PROVIDENCE, R.I. [Brown University] — Thanks to a nonprofit founded by a Brown graduate and alumni affiliated with the University’s computer science department, more than 400 public school teachers in Providence will soon get a second computer monitor to help with remote instruction during the COVID-19 pandemic.
The donation comes from Two Screens for Teachers, launched by tech entrepreneur and Class of 1998 Brown graduate Matthew Lerner. Since its founding last September, the organization has provided 24,000 monitors to teachers nationwide and continues to expand. The Providence donation was funded largely by Brown alumni and made in honor of Andy van Dam, a legendary Brown professor and computer graphics pioneer.
“A second screen lets teachers see their students on one screen and their lesson plans on the other,” Lerner said. “A second monitor helps teachers and students immediately with remote learning during COVID.”
Van Dam says he’d been in contact with Lerner about the project and had been helping out with it various ways, but he had no idea that the donation in Providence would be made in his honor.
“It brought tears to my eyes when I got an email from [Lerner] with a link to a ProJo article about it,” he said. “In short, I kvelled. [The project] addresses an absolute immediate need. It’s crazy for teachers to try to work off laptops, where they have to choose between looking at their [lesson] or looking at their students. I think the project is just brilliant and I love Matt for doing it.”
The donation to Providence teachers is valued at approximately $50,000.
“This has been an incredibly challenging 12 months for our teachers as they adjust to changes not only in their daily routines but in their instructional delivery," said Harrison Peters, superintendent of Providence Public Schools. "We are indebted to project founders Matt Lerner and Mike Mathieu for seeing a need and taking action.

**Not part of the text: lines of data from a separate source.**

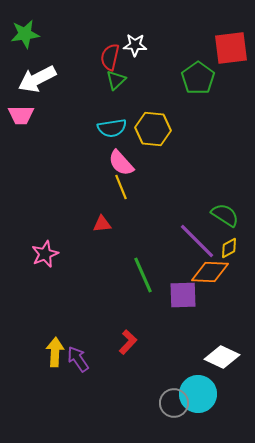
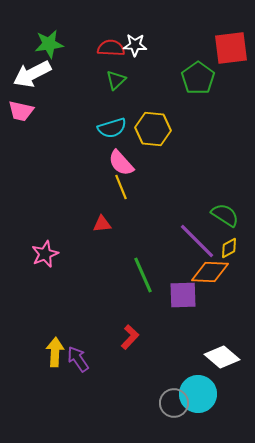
green star: moved 24 px right, 10 px down
red semicircle: moved 1 px right, 9 px up; rotated 80 degrees clockwise
white arrow: moved 5 px left, 5 px up
pink trapezoid: moved 4 px up; rotated 12 degrees clockwise
cyan semicircle: rotated 8 degrees counterclockwise
red L-shape: moved 2 px right, 5 px up
white diamond: rotated 16 degrees clockwise
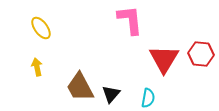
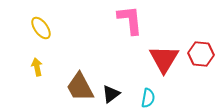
black triangle: rotated 12 degrees clockwise
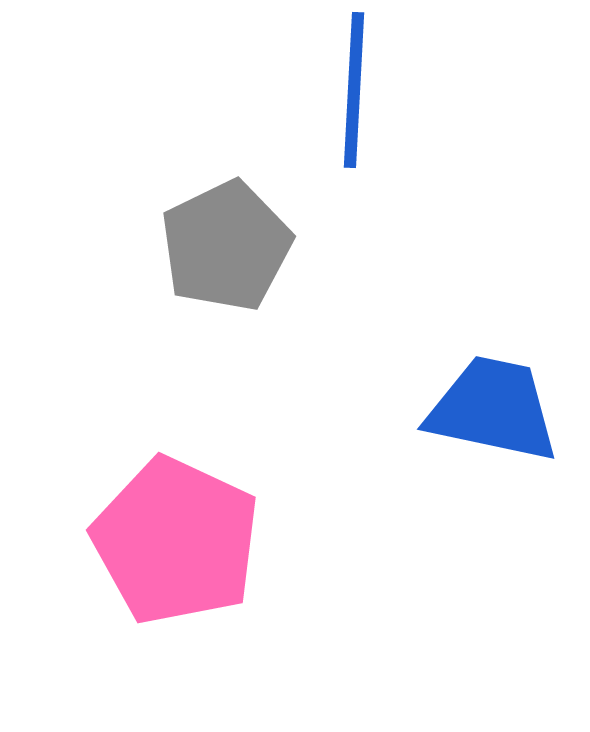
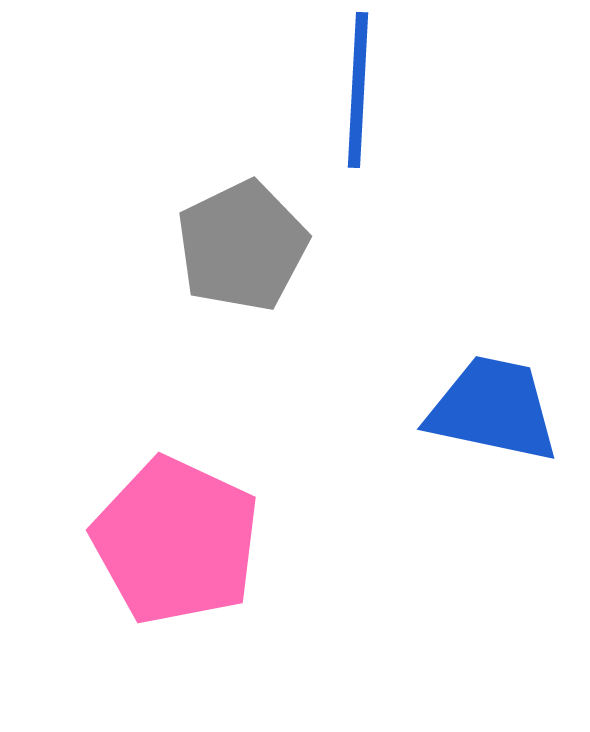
blue line: moved 4 px right
gray pentagon: moved 16 px right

And, we are so grateful to our partners at Brown University for once again stepping up to support the Providence community.”
Lerner says he got the idea for Two Screens for Teachers after talking to his neighbor, whose mother is a teacher and had been struggling with a single monitor. “I realized that in a complicated world during unprecedented times, a second screen is a simple thing we can do right now to help teachers,” Lerner wrote in a blog post.
A week after launch, the organization says it had 10,000 requests for monitors. By mid-October, the group had raised enough money to supply a monitor to every teacher in Seattle’s public schools. By January, they provided monitors to all San Francisco public school teachers. The organization has a waiting list of more than 170,000 teachers who have requested monitors and a goal to provide 250,000 monitors nationwide.
It is working with the education-focused nonprofit DonorsChoose to raise more money to fulfill those requests.